*Exercise*:
Nothing but the text of the records belongs in your answer: repeat all of it exactly and leave out the images.
-=-=-
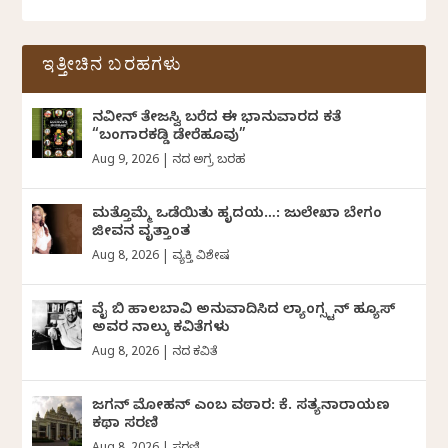
ಇತ್ತೀಚಿನ ಬರಹಗಳು
ನವೀನ್‌ ತೇಜಸ್ವಿ ಬರೆದ ಈ ಭಾನುವಾರದ ಕತೆ
“ಬಂಗಾರಕಡ್ಡಿ ಡೇರೆಹೂವು”
Aug 9, 2026
|
ದಿನದ ಅಗ್ರ ಬರಹ
ಮತ್ತೊಮ್ಮೆ ಒಡೆಯಿತು ಹೃದಯ…: ಜುಲೇಖಾ ಬೇಗಂ
ಜೀವನ ವೃತ್ತಾಂತ
Aug 8, 2026
|
ವ್ಯಕ್ತಿ ವಿಶೇಷ
ವೈ ಬಿ ಹಾಲಬಾವಿ ಅನುವಾದಿಸಿದ ಲ್ಯಾಂಗ್ಸ್ಟನ್ ಹ್ಯೂಸ್
ಅವರ ನಾಲ್ಕು ಕವಿತೆಗಳು
Aug 8, 2026
|
ದಿನದ ಕವಿತೆ
ಜಗನ್‌ ಮೋಹನ್‌ ಎಂಬ ವಠಾರ: ಕೆ. ಸತ್ಯನಾರಾಯಣ
ಕಥಾ ಸರಣಿ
-=-=-
*Exercise answer*:
ಇತ್ತೀಚಿನ ಬರಹಗಳು
ನವೀನ್‌ ತೇಜಸ್ವಿ ಬರೆದ ಈ ಭಾನುವಾರದ ಕತೆ
“ಬಂಗಾರಕಡ್ಡಿ ಡೇರೆಹೂವು”
Aug 9, 2026
|
ದಿನದ ಅಗ್ರ ಬರಹ
ಮತ್ತೊಮ್ಮೆ ಒಡೆಯಿತು ಹೃದಯ…: ಜುಲೇಖಾ ಬೇಗಂ
ಜೀವನ ವೃತ್ತಾಂತ
Aug 8, 2026
|
ವ್ಯಕ್ತಿ ವಿಶೇಷ
ವೈ ಬಿ ಹಾಲಬಾವಿ ಅನುವಾದಿಸಿದ ಲ್ಯಾಂಗ್ಸ್ಟನ್ ಹ್ಯೂಸ್
ಅವರ ನಾಲ್ಕು ಕವಿತೆಗಳು
Aug 8, 2026
|
ದಿನದ ಕವಿತೆ
ಜಗನ್‌ ಮೋಹನ್‌ ಎಂಬ ವಠಾರ: ಕೆ. ಸತ್ಯನಾರಾಯಣ
ಕಥಾ ಸರಣಿ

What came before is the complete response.